== WORK TO COMPLETE ==
Every entry needs to appear again exactly as written below.

[Collected data entries]

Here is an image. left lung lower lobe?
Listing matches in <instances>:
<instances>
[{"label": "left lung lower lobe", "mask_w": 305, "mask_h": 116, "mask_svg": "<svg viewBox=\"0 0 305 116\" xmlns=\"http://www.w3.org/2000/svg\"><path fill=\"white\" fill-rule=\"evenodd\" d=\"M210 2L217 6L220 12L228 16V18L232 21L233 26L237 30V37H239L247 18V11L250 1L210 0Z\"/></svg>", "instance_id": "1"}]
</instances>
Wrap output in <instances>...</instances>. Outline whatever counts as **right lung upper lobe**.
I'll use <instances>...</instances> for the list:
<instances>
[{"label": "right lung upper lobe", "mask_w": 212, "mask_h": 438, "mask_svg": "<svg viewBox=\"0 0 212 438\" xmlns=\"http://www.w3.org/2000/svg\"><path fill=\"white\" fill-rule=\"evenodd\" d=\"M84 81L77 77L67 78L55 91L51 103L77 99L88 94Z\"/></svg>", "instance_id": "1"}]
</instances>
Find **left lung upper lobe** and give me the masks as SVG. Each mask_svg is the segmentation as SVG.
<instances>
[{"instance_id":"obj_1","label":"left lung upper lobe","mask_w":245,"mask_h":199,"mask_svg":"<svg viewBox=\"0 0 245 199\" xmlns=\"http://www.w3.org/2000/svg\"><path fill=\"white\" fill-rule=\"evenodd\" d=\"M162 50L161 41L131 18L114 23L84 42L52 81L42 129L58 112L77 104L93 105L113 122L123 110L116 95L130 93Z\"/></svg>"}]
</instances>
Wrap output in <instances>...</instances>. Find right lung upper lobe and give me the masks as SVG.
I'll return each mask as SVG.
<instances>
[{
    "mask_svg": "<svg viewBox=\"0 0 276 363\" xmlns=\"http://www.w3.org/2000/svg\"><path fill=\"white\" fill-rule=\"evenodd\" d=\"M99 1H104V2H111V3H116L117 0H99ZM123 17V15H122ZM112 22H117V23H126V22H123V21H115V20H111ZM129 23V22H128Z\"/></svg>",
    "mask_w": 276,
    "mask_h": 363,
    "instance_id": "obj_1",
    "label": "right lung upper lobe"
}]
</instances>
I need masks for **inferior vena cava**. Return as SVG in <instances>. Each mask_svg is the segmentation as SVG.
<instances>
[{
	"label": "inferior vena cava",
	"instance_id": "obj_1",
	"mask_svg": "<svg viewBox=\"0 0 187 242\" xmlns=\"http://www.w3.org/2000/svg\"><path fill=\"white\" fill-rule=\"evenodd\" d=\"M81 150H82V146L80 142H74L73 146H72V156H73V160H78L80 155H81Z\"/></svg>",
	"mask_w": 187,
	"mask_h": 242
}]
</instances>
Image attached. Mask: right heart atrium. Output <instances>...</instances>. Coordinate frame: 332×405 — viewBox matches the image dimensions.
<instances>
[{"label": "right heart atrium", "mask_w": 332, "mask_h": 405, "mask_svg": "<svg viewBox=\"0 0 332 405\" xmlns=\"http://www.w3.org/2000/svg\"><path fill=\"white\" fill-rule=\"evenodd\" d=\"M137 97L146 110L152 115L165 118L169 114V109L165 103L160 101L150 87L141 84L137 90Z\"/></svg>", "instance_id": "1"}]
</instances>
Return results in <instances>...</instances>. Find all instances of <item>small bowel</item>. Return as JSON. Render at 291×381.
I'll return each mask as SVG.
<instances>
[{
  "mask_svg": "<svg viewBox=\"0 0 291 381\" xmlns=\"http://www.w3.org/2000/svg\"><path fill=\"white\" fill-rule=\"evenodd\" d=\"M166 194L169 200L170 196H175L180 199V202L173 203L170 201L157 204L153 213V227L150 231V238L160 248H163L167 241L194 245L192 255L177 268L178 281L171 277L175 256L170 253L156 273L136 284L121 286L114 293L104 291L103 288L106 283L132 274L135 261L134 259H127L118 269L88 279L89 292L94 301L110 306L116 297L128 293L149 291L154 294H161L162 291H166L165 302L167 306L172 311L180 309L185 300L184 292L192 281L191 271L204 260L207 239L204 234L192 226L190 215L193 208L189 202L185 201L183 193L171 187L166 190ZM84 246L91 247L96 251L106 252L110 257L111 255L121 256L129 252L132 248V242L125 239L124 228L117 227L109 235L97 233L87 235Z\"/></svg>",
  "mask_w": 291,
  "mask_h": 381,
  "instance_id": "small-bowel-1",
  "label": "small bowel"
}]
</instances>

== REPLY ==
Here is an image. left lung lower lobe?
Listing matches in <instances>:
<instances>
[{"label": "left lung lower lobe", "mask_w": 305, "mask_h": 116, "mask_svg": "<svg viewBox=\"0 0 305 116\" xmlns=\"http://www.w3.org/2000/svg\"><path fill=\"white\" fill-rule=\"evenodd\" d=\"M210 2L217 6L220 12L228 16V18L232 21L233 26L237 30V37H239L247 18V11L250 1L210 0Z\"/></svg>", "instance_id": "1"}]
</instances>
Wrap output in <instances>...</instances>. Outline whatever counts as **right lung upper lobe**.
I'll use <instances>...</instances> for the list:
<instances>
[{"label": "right lung upper lobe", "mask_w": 212, "mask_h": 438, "mask_svg": "<svg viewBox=\"0 0 212 438\" xmlns=\"http://www.w3.org/2000/svg\"><path fill=\"white\" fill-rule=\"evenodd\" d=\"M84 81L77 77L67 78L55 91L51 103L77 99L88 94Z\"/></svg>", "instance_id": "1"}]
</instances>
Find **left lung upper lobe** and give me the masks as SVG. Each mask_svg is the segmentation as SVG.
<instances>
[{"instance_id":"obj_1","label":"left lung upper lobe","mask_w":245,"mask_h":199,"mask_svg":"<svg viewBox=\"0 0 245 199\" xmlns=\"http://www.w3.org/2000/svg\"><path fill=\"white\" fill-rule=\"evenodd\" d=\"M162 50L161 41L131 18L114 23L84 42L52 81L42 129L58 112L77 104L93 105L113 122L123 110L116 95L130 93Z\"/></svg>"}]
</instances>
Wrap output in <instances>...</instances>. Find right lung upper lobe and give me the masks as SVG.
I'll return each mask as SVG.
<instances>
[{
    "mask_svg": "<svg viewBox=\"0 0 276 363\" xmlns=\"http://www.w3.org/2000/svg\"><path fill=\"white\" fill-rule=\"evenodd\" d=\"M99 1H104V2H111V3H116L117 0H99ZM123 17V15H122ZM112 22H117V23H126V22H123V21H115V20H111ZM129 23V22H128Z\"/></svg>",
    "mask_w": 276,
    "mask_h": 363,
    "instance_id": "obj_1",
    "label": "right lung upper lobe"
}]
</instances>
I need masks for **inferior vena cava**. Return as SVG in <instances>. Each mask_svg is the segmentation as SVG.
<instances>
[{
	"label": "inferior vena cava",
	"instance_id": "obj_1",
	"mask_svg": "<svg viewBox=\"0 0 187 242\" xmlns=\"http://www.w3.org/2000/svg\"><path fill=\"white\" fill-rule=\"evenodd\" d=\"M81 150H82V146L80 142H74L73 146H72V156H73V160H78L80 155H81Z\"/></svg>",
	"mask_w": 187,
	"mask_h": 242
}]
</instances>
Image attached. Mask: right heart atrium. Output <instances>...</instances>. Coordinate frame: 332×405 — viewBox matches the image dimensions.
<instances>
[{"label": "right heart atrium", "mask_w": 332, "mask_h": 405, "mask_svg": "<svg viewBox=\"0 0 332 405\" xmlns=\"http://www.w3.org/2000/svg\"><path fill=\"white\" fill-rule=\"evenodd\" d=\"M137 97L146 110L152 115L165 118L169 114V109L165 103L160 101L150 87L141 84L137 90Z\"/></svg>", "instance_id": "1"}]
</instances>
Return results in <instances>...</instances>. Find all instances of <item>small bowel</item>. Return as JSON. Render at 291×381.
I'll return each mask as SVG.
<instances>
[{
  "mask_svg": "<svg viewBox=\"0 0 291 381\" xmlns=\"http://www.w3.org/2000/svg\"><path fill=\"white\" fill-rule=\"evenodd\" d=\"M166 194L169 200L170 196H175L180 199V202L173 203L170 201L157 204L153 213V227L150 231V238L160 248H163L167 241L194 245L192 255L177 268L178 281L171 277L175 256L170 253L156 273L136 284L121 286L114 293L104 291L103 288L106 283L132 274L135 261L134 259H127L118 269L88 279L89 292L94 301L110 306L116 297L128 293L149 291L154 294H161L162 291H166L165 302L167 306L172 311L180 309L185 300L184 292L192 281L191 271L204 260L207 239L204 234L192 226L190 215L193 208L189 202L185 201L183 193L171 187L166 190ZM84 246L91 247L96 251L106 252L110 257L111 255L121 256L129 252L132 248V242L125 239L124 228L117 227L109 235L97 233L87 235Z\"/></svg>",
  "mask_w": 291,
  "mask_h": 381,
  "instance_id": "small-bowel-1",
  "label": "small bowel"
}]
</instances>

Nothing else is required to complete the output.